U. Von Balthasar llegamos a la razón última de nuestra hipótesis, a saber, la vitalidad
siempre renovada y fresca de la Trinidad en la que el Dios-Amor es expectativa
desbordante para sí mismo en una superabundancia personalizada por el Espíritu Santo.
El amor siempre inédito del suceso intradivino reclama de la criatura un movimiento
gozoso y continuo, en aras a sondear sus posibilidades permanentemente renovadas.
Estas especulaciones, en cierta forma, las hemos hallado, aunque vertidas en moldes
existenciales y poéticos en la mística de san Juan de la Cruz. Teología vivencial que en
sus conceptos y formas nos habla a menudo de movimiento en general, cuando no de
ascenso en particular (“Noche Oscura”). También santa Teresa de Lisieux, con el
lenguaje sencillo de quien habla de “sus cosas”, concreta todo este caudal de vida, al
menos, para el “cielo intermedio”, en incesante pastoral, en fraternal y solícito
activismo de la Iglesia triunfante. Por consiguiente, la superlatividad del ser divino
dejará siempre abierto un espacio que nos aleja de todo riesgo panteísta y propiciará que
siempre podamos conocerlo más y amarlo nuevamente.
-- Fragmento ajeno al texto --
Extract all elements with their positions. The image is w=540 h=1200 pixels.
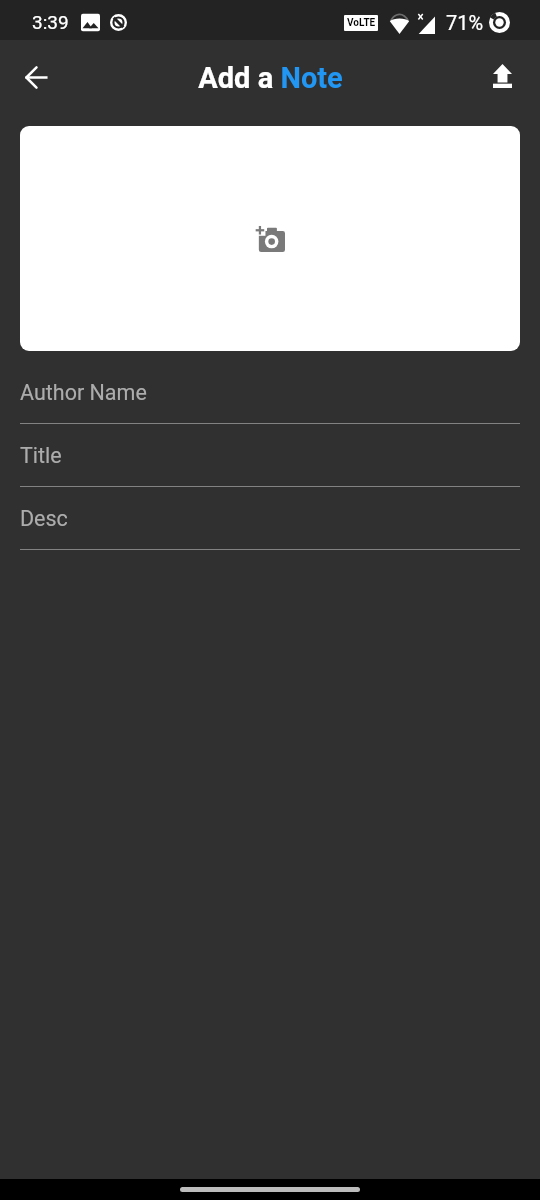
staticText: 71% xyxy=(446,11,484,34)
staticText: Desc xyxy=(20,506,68,531)
staticText: Author Name xyxy=(20,380,147,405)
button[interactable]: Back xyxy=(12,52,60,100)
staticText: 3:39 xyxy=(32,11,69,33)
staticText: Title xyxy=(20,443,62,468)
button[interactable]: Author Name xyxy=(20,377,520,440)
staticText: VoLTE xyxy=(347,17,376,29)
button[interactable]: Add photo xyxy=(20,126,520,351)
button[interactable]: Upload xyxy=(478,52,526,100)
button[interactable]: Title xyxy=(20,440,520,503)
button[interactable]: Desc xyxy=(20,503,520,566)
button[interactable]: Home xyxy=(180,1187,360,1192)
staticText: Add a Note xyxy=(198,61,343,95)
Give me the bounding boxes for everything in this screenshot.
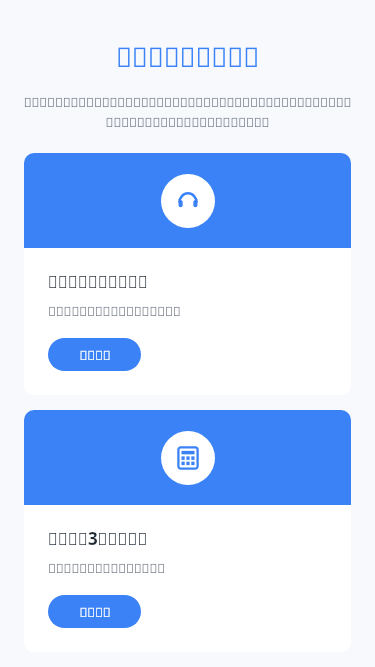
other: Headphones	[161, 174, 215, 228]
staticText: ￿￿￿￿￿￿￿￿￿	[20, 38, 355, 75]
button[interactable]: ￿￿￿￿	[48, 595, 141, 628]
staticText: ￿￿￿￿￿￿￿￿￿￿￿￿￿￿￿￿￿	[48, 302, 181, 320]
other: Calculator	[161, 431, 215, 485]
staticText: ￿￿￿￿3￿￿￿￿￿	[48, 527, 148, 550]
staticText: ￿￿￿￿￿￿￿￿￿￿￿￿￿￿￿	[48, 559, 166, 577]
button[interactable]: Headphones	[24, 153, 351, 395]
staticText: ￿￿￿￿	[79, 603, 111, 621]
staticText: ￿￿￿￿	[79, 346, 111, 364]
button[interactable]: Calculator	[24, 410, 351, 652]
button[interactable]: ￿￿￿￿	[48, 338, 141, 371]
staticText: ￿￿￿￿￿￿￿￿￿￿￿￿￿￿￿￿￿￿￿￿￿￿￿￿￿￿￿￿￿￿￿￿￿￿￿￿￿￿￿￿…	[22, 93, 353, 131]
staticText: ￿￿￿￿￿￿￿￿￿￿	[48, 270, 149, 293]
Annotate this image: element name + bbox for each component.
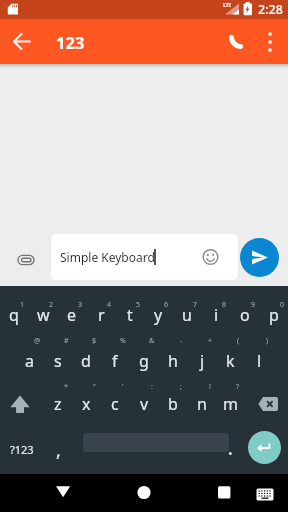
button[interactable]: v: [130, 390, 158, 418]
button[interactable]: w: [29, 301, 57, 329]
staticText: ;: [180, 382, 182, 392]
button[interactable]: 6: [152, 291, 180, 319]
button[interactable]: [128, 474, 160, 512]
staticText: ?123: [10, 442, 34, 457]
button[interactable]: n: [188, 390, 216, 418]
staticText: k: [226, 350, 235, 372]
button[interactable]: ?123: [8, 435, 36, 463]
button[interactable]: !: [196, 373, 224, 401]
staticText: g: [139, 350, 149, 372]
staticText: 2:28: [258, 1, 283, 18]
button[interactable]: [240, 238, 279, 277]
button[interactable]: 3: [66, 291, 94, 319]
button[interactable]: d: [72, 347, 100, 375]
button[interactable]: [10, 244, 42, 276]
staticText: ): [266, 336, 269, 346]
button[interactable]: [252, 474, 282, 512]
button[interactable]: x: [72, 390, 100, 418]
button[interactable]: [248, 382, 288, 424]
button[interactable]: [220, 26, 251, 57]
button[interactable]: %: [109, 327, 137, 355]
button[interactable]: 0: [268, 291, 288, 319]
staticText: %: [120, 336, 126, 346]
button[interactable]: z: [44, 390, 72, 418]
button[interactable]: *: [52, 373, 80, 401]
staticText: 2: [49, 300, 54, 310]
staticText: 123: [56, 31, 85, 53]
button[interactable]: u: [173, 301, 201, 329]
button[interactable]: g: [130, 347, 158, 375]
button[interactable]: ;: [167, 373, 195, 401]
button[interactable]: ,: [44, 436, 72, 464]
button[interactable]: ?: [224, 373, 252, 401]
button[interactable]: j: [188, 347, 216, 375]
button[interactable]: k: [216, 347, 244, 375]
button[interactable]: &: [138, 327, 166, 355]
button[interactable]: Simple Keyboard: [51, 234, 238, 280]
button[interactable]: m: [216, 390, 244, 418]
button[interactable]: 7: [181, 291, 209, 319]
button[interactable]: p: [260, 301, 288, 329]
staticText: 0: [280, 300, 285, 310]
button[interactable]: [222, 437, 239, 467]
button[interactable]: o: [231, 301, 259, 329]
button[interactable]: 4: [95, 291, 123, 319]
button[interactable]: $: [80, 327, 108, 355]
staticText: ': [122, 382, 124, 392]
button[interactable]: #: [52, 327, 80, 355]
staticText: t: [127, 304, 133, 326]
staticText: $: [92, 336, 97, 346]
staticText: p: [269, 304, 279, 326]
button[interactable]: [0, 382, 40, 424]
button[interactable]: c: [101, 390, 129, 418]
staticText: b: [168, 393, 178, 415]
staticText: e: [67, 304, 77, 326]
button[interactable]: s: [44, 347, 72, 375]
button[interactable]: +: [196, 327, 224, 355]
staticText: 5: [136, 300, 141, 310]
staticText: 7: [193, 300, 198, 310]
button[interactable]: 5: [124, 291, 152, 319]
button[interactable]: ): [253, 327, 281, 355]
button[interactable]: (: [224, 327, 252, 355]
staticText: u: [182, 304, 192, 326]
staticText: n: [197, 393, 207, 415]
button[interactable]: b: [159, 390, 187, 418]
button[interactable]: 8: [210, 291, 238, 319]
button[interactable]: :: [138, 373, 166, 401]
staticText: 1: [20, 300, 25, 310]
button[interactable]: -: [167, 327, 195, 355]
staticText: +: [208, 336, 213, 346]
staticText: 8: [222, 300, 227, 310]
staticText: h: [168, 350, 178, 372]
button[interactable]: 1: [8, 291, 36, 319]
button[interactable]: l: [245, 347, 273, 375]
button[interactable]: 9: [239, 291, 267, 319]
button[interactable]: y: [144, 301, 172, 329]
staticText: 6: [164, 300, 169, 310]
staticText: 3: [78, 300, 83, 310]
staticText: y: [154, 304, 163, 326]
button[interactable]: i: [202, 301, 230, 329]
button[interactable]: @: [23, 327, 51, 355]
staticText: o: [240, 304, 250, 326]
button[interactable]: t: [116, 301, 144, 329]
button[interactable]: [6, 25, 38, 57]
button[interactable]: ': [109, 373, 137, 401]
button[interactable]: [47, 474, 79, 512]
button[interactable]: 2: [37, 291, 65, 319]
button[interactable]: q: [0, 301, 28, 329]
staticText: i: [214, 304, 219, 326]
staticText: l: [257, 350, 262, 372]
button[interactable]: r: [87, 301, 115, 329]
staticText: r: [98, 304, 105, 326]
button[interactable]: e: [58, 301, 86, 329]
button[interactable]: [258, 26, 282, 57]
button[interactable]: f: [101, 347, 129, 375]
button[interactable]: a: [15, 347, 43, 375]
button[interactable]: [208, 474, 240, 512]
button[interactable]: ": [80, 373, 108, 401]
button[interactable]: [248, 431, 281, 464]
button[interactable]: h: [159, 347, 187, 375]
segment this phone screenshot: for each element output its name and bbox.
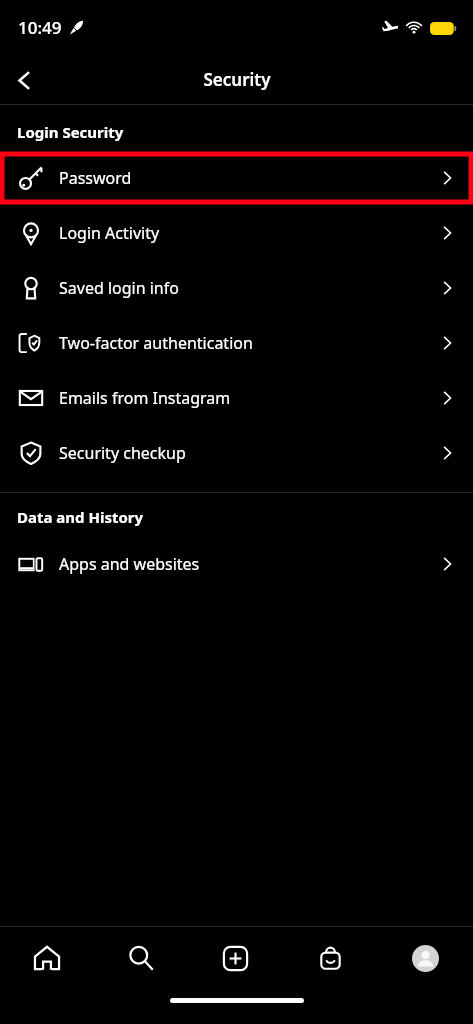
button[interactable]: Security checkup	[0, 425, 473, 480]
staticText: 10:49	[18, 16, 62, 39]
staticText: Apps and websites	[59, 553, 200, 575]
button[interactable]: Back	[0, 56, 48, 104]
staticText: Data and History	[17, 507, 144, 527]
button[interactable]: Home	[0, 927, 94, 989]
staticText: Saved login info	[59, 277, 179, 299]
button[interactable]: Saved login info	[0, 260, 473, 315]
button[interactable]: Shop	[283, 927, 378, 989]
button[interactable]: Emails from Instagram	[0, 370, 473, 425]
staticText: Security	[203, 68, 271, 91]
staticText: Two-factor authentication	[59, 332, 253, 354]
button[interactable]: Login Activity	[0, 205, 473, 260]
button[interactable]: Search	[94, 927, 188, 989]
staticText: Emails from Instagram	[59, 387, 231, 409]
button[interactable]: Two-factor authentication	[0, 315, 473, 370]
button[interactable]: Apps and websites	[0, 536, 473, 591]
staticText: Login Security	[17, 122, 124, 142]
staticText: Security checkup	[59, 442, 186, 464]
staticText: Login Activity	[59, 222, 160, 244]
staticText: Password	[59, 167, 132, 189]
button[interactable]: Profile	[378, 927, 473, 989]
button[interactable]: Password	[2, 154, 471, 202]
button[interactable]: Create	[188, 927, 283, 989]
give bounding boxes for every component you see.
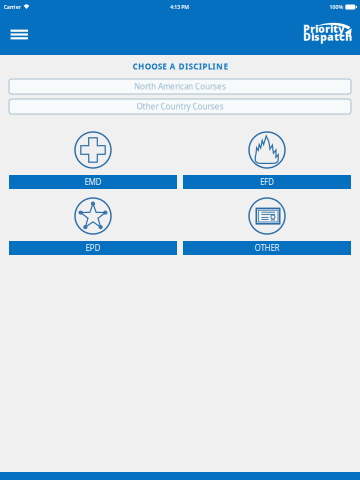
button[interactable]: OTHER	[183, 195, 351, 255]
staticText: Dispatch	[303, 30, 352, 44]
staticText: North American Courses	[134, 81, 226, 92]
button[interactable]: Other Country Courses	[9, 99, 351, 114]
staticText: EFD	[260, 177, 274, 187]
staticText: EMD	[84, 177, 102, 187]
staticText: Carrier	[4, 4, 20, 11]
staticText: 4:13 PM	[170, 4, 189, 11]
button[interactable]: North American Courses	[9, 79, 351, 94]
button[interactable]: Menu	[0, 22, 28, 48]
staticText: Priority	[303, 22, 345, 36]
button[interactable]: EMD	[9, 129, 177, 189]
staticText: OTHER	[254, 243, 280, 253]
button[interactable]: EPD	[9, 195, 177, 255]
staticText: 100%	[329, 4, 343, 11]
staticText: EPD	[86, 243, 100, 253]
staticText: Other Country Courses	[136, 101, 224, 112]
button[interactable]: EFD	[183, 129, 351, 189]
staticText: CHOOSE A DISCIPLINE	[133, 61, 228, 72]
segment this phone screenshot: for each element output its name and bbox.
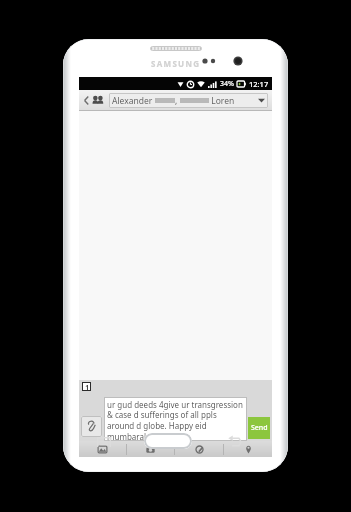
staticText: 34% bbox=[220, 79, 234, 89]
button[interactable]: Menu bbox=[97, 437, 111, 447]
button[interactable]: Alexander bbox=[109, 93, 268, 108]
staticText: SAMSUNG bbox=[151, 58, 201, 69]
button[interactable]: Up bbox=[82, 90, 106, 111]
staticText: 1 bbox=[85, 383, 89, 390]
staticText: 12:17 bbox=[249, 79, 269, 89]
button[interactable]: Back bbox=[228, 437, 242, 447]
button[interactable]: Take photo bbox=[127, 441, 174, 457]
staticText: Alexander bbox=[112, 95, 155, 107]
button[interactable]: ur gud deeds 4give ur transgression & ca… bbox=[104, 397, 247, 441]
staticText: Loren bbox=[209, 95, 235, 107]
staticText: ur gud deeds 4give ur transgression & ca… bbox=[107, 399, 245, 441]
button[interactable]: Send bbox=[248, 417, 270, 439]
button[interactable]: Draw bbox=[175, 441, 223, 457]
button[interactable]: Location bbox=[224, 441, 272, 457]
button[interactable]: Insert picture bbox=[79, 441, 126, 457]
button[interactable]: Home bbox=[144, 433, 192, 449]
staticText: , bbox=[175, 95, 180, 107]
button[interactable]: Attach bbox=[81, 416, 102, 437]
staticText: Send bbox=[251, 423, 268, 433]
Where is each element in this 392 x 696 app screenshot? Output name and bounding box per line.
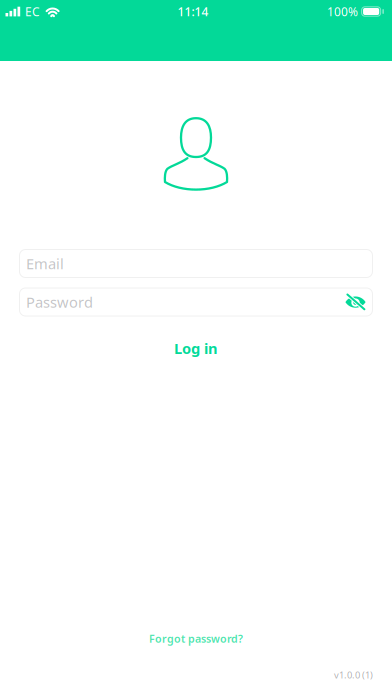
staticText: v1.0.0 (1) (334, 669, 373, 681)
button[interactable]: Show password (345, 294, 366, 310)
button[interactable]: Forgot password? (0, 613, 392, 664)
staticText: Email (26, 254, 64, 273)
staticText: Forgot password? (149, 631, 243, 646)
staticText: EC (25, 4, 40, 19)
staticText: Password (26, 292, 93, 312)
staticText: Log in (174, 338, 218, 358)
staticText: 11:14 (178, 4, 209, 19)
button[interactable]: Log in (0, 328, 392, 369)
staticText: 100% (327, 4, 358, 19)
Conclusión: si la tradición judeocristiana presenta la una visión de la historia como
descenso libérrimo y agraciante de Dios hacia los hombres, desde la creación hasta la
Parusía, pasando por la plenitud de los tiempos, en el Emmanuel, nosotros queremos
ofrecer una visión del éschaton como el movimiento de ascenso permanente y jubiloso
del ser humano hacia el interior de Dios, una vez hemos sido alcanzados por Él. Para
ello creemos que debemos superar inercias añejas cuya etiología hemos tratado de
esclarecer. Postulamos un cielo en el que la meta, por ser Dios, es a la vez el camino; un
pan-en-teísmo en el que toda verdadera búsqueda tiene lugar en su presencia, que nos
regala siempre el encontrar, seguido de renovado e impelente buscar. Paradójicamente la
perfección del encuentro es su inacabamiento. Dicho dinamismo no lo entendemos
desde lógicas carenciales, sino desde la base de la plenitud del ser. Concebimos la vida
eterna como el tiempo” de nuestro devenir y por-venir en Dios. Este carácter cinético de
nuestro destino nos parece que hace más justicia a la naturaleza divina y a la humana.